While the media is quick to make this out as if this were a battle between David vs. Goliath, Dollar Shave Club is not as small as one might think. This is a company projected to generate over $140 million in revenues this year. Indeed, Dollar Shave Club is now a large player in the shaving business, accounting for ~9% of all razor sales.

According to CrunchBase, Dollar Shave Club has received funding from 17 different sources totaling around $163.5 million. This includes $90.7 million of Series D funding which would value the company north of $600 million, according to the WSJ.

In other words, Dollar Shave Club is not the small company many assume. They are a well funded, venture capital backed business, hardly your typical "startup".

Indeed, there has been a flood of other well financed players in the booming razor subscription service industry, including Harry's, which has raised well over $280 million since 2014, including buying a factory in Germany, and is valued at $750 million, and Dorco USA, a South Korean manufacturer which so happens to supply most of Dollar Shave Club's shaving products and sell them significantly cheaper.

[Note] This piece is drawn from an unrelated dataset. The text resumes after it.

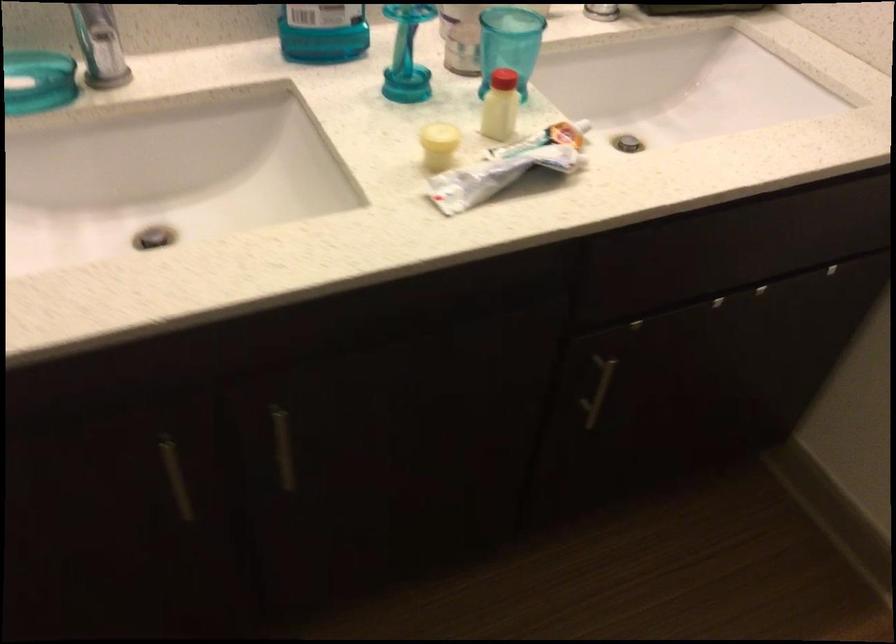 What do you see at coordinates (510, 44) in the screenshot?
I see `the blue plastic cup` at bounding box center [510, 44]. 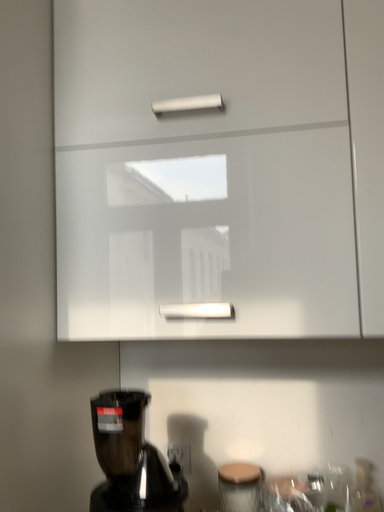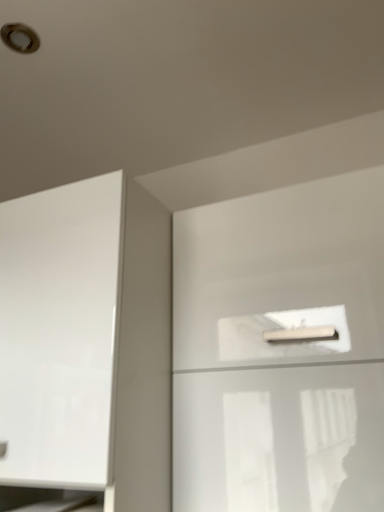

Though, even Dorco has been accused of stealing Gillette's intellectual property. According to a New York Times article, P&G sued back in 2008 alleging that its patented technology, trademarks and packaging had been copied in "an attempt to trade off the innovation and reputation of razors developed by and associated with Gillette". That lawsuit was eventually settled, though the terms were not disclosed.

Conclusion

There is little doubt that Gillette is hurting from the increased competition. Volumes are down in P&G's grooming segment, which includes Gillette, while a lot of the growth is being siphoned off by these lower cost razor subscription services.

Nevertheless, regardless of the outcome of the lawsuit, P&G needs to be careful to not be seen as a bully here. Dollar Shave Club has many fans, especially among millennials. P&G is already being vilified on social media for the suit. Given that P&G's brands are by far its most important assets, the reputational damage could outweigh the benefits from beating a copycat razor seller.

Disclaimer: The opinions in this article are for informational purposes only and should not be construed as a recommendation to buy or sell the stocks mentioned. Please do your own due diligence before making any investment decision.

Disclosure: I am/we are long PG.

I wrote this article myself, and it expresses my own opinions. I am not receiving compensation for it (other than from Seeking Alpha). I have no business relationship with any company whose stock is mentioned in this article.